For community orchestra, the mission is low cost music

By Sabina Mollot

The Greenwich Village Orchestra at a recent performance. (Photo by Adi Segal)

For the past quarter century, the Greenwich Village Orchestra, a group of over 60 musicians from around the city, has been devoted to playing free or low cost symphony concerts. The full orchestra, which performs the most often at the auditorium of Washington Irving High School, around six times a year, also sometimes plays at Rose Hall at Lincoln Center as well as Manhattan churches and parks. The next performance will be at Washington Irving at 40 Irving Place on Sunday, March 25 at 3 p.m.

Jeanne Poindexter, an East Midtown Plaza resident and viola player, has been with the orchestra almost as long as it’s been around, and like the other participants, was never a pro musician but had a background in music. Members include architects, accountants, carpenters, advocates and retirees.

“Some people play freelance, but most people make their living doing something else,” said Poindexter, a PhD and retired professor of biology. “They’re just people who learned to play a youngsters and didn’t want to stop playing.”

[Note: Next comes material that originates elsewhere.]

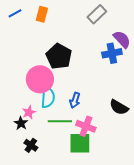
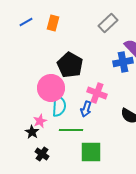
pink cross: (86, 126) -> (97, 93), moved

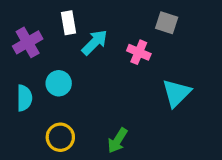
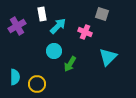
cyan circle: (59, 83) -> (54, 51), moved
cyan semicircle: (24, 98) -> (15, 77), moved
green arrow: (118, 141) -> (70, 64), moved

Though having always played, Poindexter still studies at the Third Street Music School where her daughter also took classes.   “You need someone to constantly criticize your playing — that’s what keeps you playing well,” said Poindexter.

To promote the shows, which have taken place at Union Square and Gramercy Parks as well as in  concert venues from the Lower East Side to Columbus Circle, the musicians usually just post fliers around neighborhood stores and senior centers. Music is always classical or classically inspired and the March 25 program will include music by Brahms (Symphony No. 3) and Khachaturyan (Sabre Dance). Guest conductor will be Farkhas Khudyev.

Students who are college-age also occasionally play with the Greenwich Village Orchestra, whose longtime music director is Upper Manhattan resident Barbra Yahr. Rehearsals take place once a week at Washington Irving, where the orchestra has been playing for years.

While the school is slated for closure by the DOE, it is expected that two new high schools will be moving into the space, which is already utilized by a couple of small schools along with W.I.H.S. Poindexter said the orchestra so far has not heard anything about the city’s plans affecting the orchestra’s use of the building, which is over 100 years old. In fact, it was close to 20 years ago when the orchestra last faced the possibility of a change in venue. But even then, it was only that the high school was undergoing some renovation work and the musicians were concerned that changes would be made to the auditorium’s original pillars and paintings. Fortunately, the historic design stayed put.

The future of the orchestra itself is hardly in question though, as the group has always existed on donations which have allowed it to rent its concert venues. There are no plans to do any recordings — though audience members are encouraged to record performances for CDs. Financial contributions can be made online at, though the orchestra will just as soon accept donated refreshments for shows.

The next show, on March 25, is being offered free to readers of Town & Village. Normally, the suggested donation for a show there is $15 for adults, $5 for students, children and seniors, but mentioning this article will be accepted as a ticket. The last show for the orchestra of the season at W.I.H.S. will take place this year on Sunday, May 20.

Notice: Due to an error in a press release, the print edition of this article incorrectly states that the date of this weekend’s concert is March 31.